Notebook

NLP with Deep Learning for Everyone

Word Embeddings

Bruno Gonçalves
www.data4sci.com
@bgoncalves, @data4sci

In [1]:

import warnings
warnings.filterwarnings('ignore')

import os
os.environ['TF_CPP_MIN_LOG_LEVEL'] = '2'

import gzip
from collections import Counter
from pprint import pprint

import pandas as pd
import numpy as np

np.random.seed(42)

import matplotlib
import matplotlib.pyplot as plt 

import tqdm
from tqdm.notebook import tqdm

import sklearn
from sklearn.manifold import TSNE

import watermark

import keras
import tensorflow as tf
from keras.datasets import imdb
from keras.models import Sequential
from keras.layers import Dense
from keras.layers import Flatten
from keras.layers import Conv1D
from keras.layers import MaxPooling1D
from keras.layers import Embedding
from keras_preprocessing import sequence

%load_ext watermark
%matplotlib inline

We start by print out the versions of the libraries we're using for future reference

In [2]:

%watermark -n -v -m -g -iv

Python implementation: CPython
Python version       : 3.11.5
IPython version      : 8.12.3

Compiler    : Clang 14.0.6 
OS          : Darwin
Release     : 23.3.0
Machine     : arm64
Processor   : arm
CPU cores   : 16
Architecture: 64bit

Git hash: 3022f3d8aeb2c24ebf2d47d4e9999181a7ad777d

sklearn            : 1.3.0
keras              : 2.12.0
json               : 2.0.9
watermark          : 2.4.3
pandas             : 2.0.3
keras_preprocessing: 1.1.2
numpy              : 1.23.5
matplotlib         : 3.7.2
tensorflow         : 2.12.0

Load default figure style

In [3]:

plt.style.use('d4sci.mplstyle')
colors = plt.rcParams['axes.prop_cycle'].by_key()['color']

Word Embeddings¶

We start by loading pre-computed Word Embeddings

In [4]:

word_dict = {}
word_list = []
embeddings = np.zeros((400_000, 50), dtype='float32')

count = 0

with gzip.open('data/glove.6B.50d.txt.gz', 'rt') as fp:
    for line in tqdm(fp, total=400_000):
        fields = line.split()
        word = fields[0]
        
        word_list.append(word)
        word_dict[word] = count
        
        embeddings[count] = np.asarray(fields[1:], dtype='float32') 
        count += 1

  0%|          | 0/400000 [00:00<?, ?it/s]

In [5]:

fig, ax = plt.subplots(1, figsize=(10, 10))

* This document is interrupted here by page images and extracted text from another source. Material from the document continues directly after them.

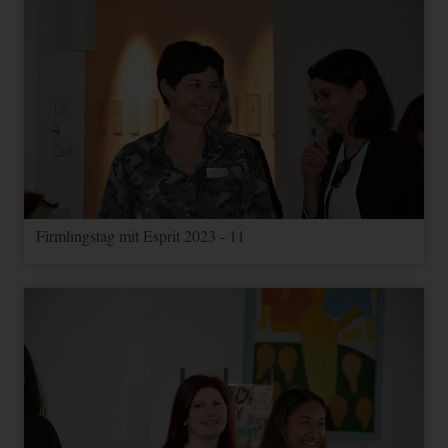
Firmlingstag mit Esprit 2023 - 11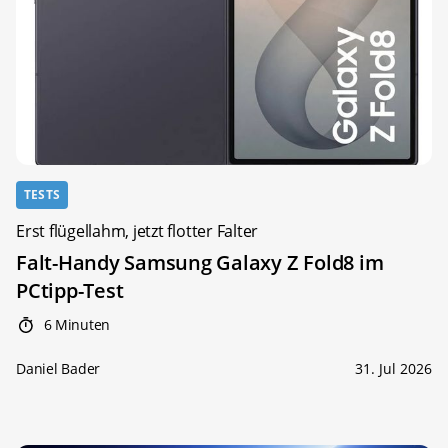
TESTS
Erst flügellahm, jetzt flotter Falter
Falt-Handy Samsung Galaxy Z Fold8 im
PCtipp-Test
6 Minuten
Daniel Bader
31. Jul 2026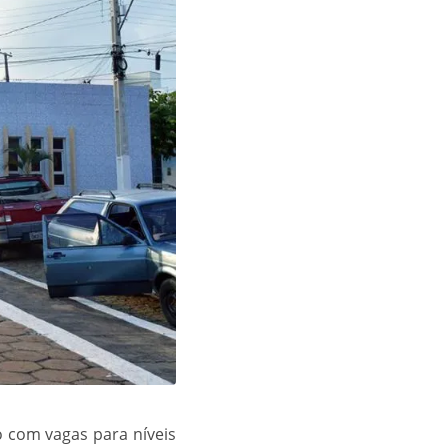
o com vagas para níveis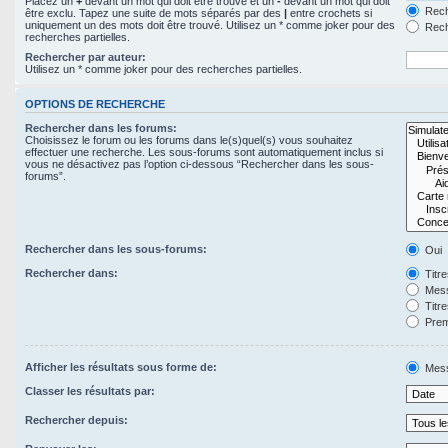
Placez un
+
devant un mot qui doit être trouvé et un
-
devant un mot qui doit
Rech
être exclu. Tapez une suite de mots séparés par des
|
entre crochets si
uniquement un des mots doit être trouvé. Utilisez un * comme joker pour des
Rech
recherches partielles.
Rechercher par auteur:
Utilisez un * comme joker pour des recherches partielles.
OPTIONS DE RECHERCHE
Rechercher dans les forums:
Choisissez le forum ou les forums dans le(s)quel(s) vous souhaitez
effectuer une recherche. Les sous-forums sont automatiquement inclus si
vous ne désactivez pas l’option ci-dessous “Rechercher dans les sous-
forums”.
Rechercher dans les sous-forums:
Oui
Rechercher dans:
Titr
Mess
Titr
Prem
Afficher les résultats sous forme de:
Mes
Classer les résultats par:
Rechercher depuis:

ax.imshow(embeddings.T, aspect=4000, cmap=plt.cm.seismic)
ax.grid(None)
ax.set_xticks([0, 100_000, 200_000, 300_000, 400_000])
ax.set_xlabel("Vocabulary")
ax.set_ylabel("Dimensions")

Out[5]:

Text(0, 0.5, 'Dimensions')

A 2D projection makes it clear that semantics is also encoded in the representation

In [6]:

tsne = TSNE(perplexity=30, n_components=2, init='pca', n_iter=5000, method='exact')
plot_only = 500 # Plot only 500 words
low_dim_embs = tsne.fit_transform(np.array(embeddings)[:plot_only, :])

In [7]:

labels = [word_list[i] for i in range(plot_only)]

In [8]:

plt.figure(figsize=(18, 18))

for i, label in enumerate(labels):
    x, y = low_dim_embs[i, :]
    plt.scatter(x, y)
    plt.annotate(label,
                 xy=(x, y),
                 xytext=(5, 2),
                 textcoords='offset points',
                 ha='right',
                 va='bottom',
                fontsize=12)

Knowledge Transfer¶

In [9]:

top_words = 10_000
(X_train, y_train), (X_test, y_test) = imdb.load_data(num_words=top_words)
word_dict = imdb.get_word_index()

max_words = 500
X_train = sequence.pad_sequences(X_train, maxlen=max_words)
X_test = sequence.pad_sequences(X_test, maxlen=max_words)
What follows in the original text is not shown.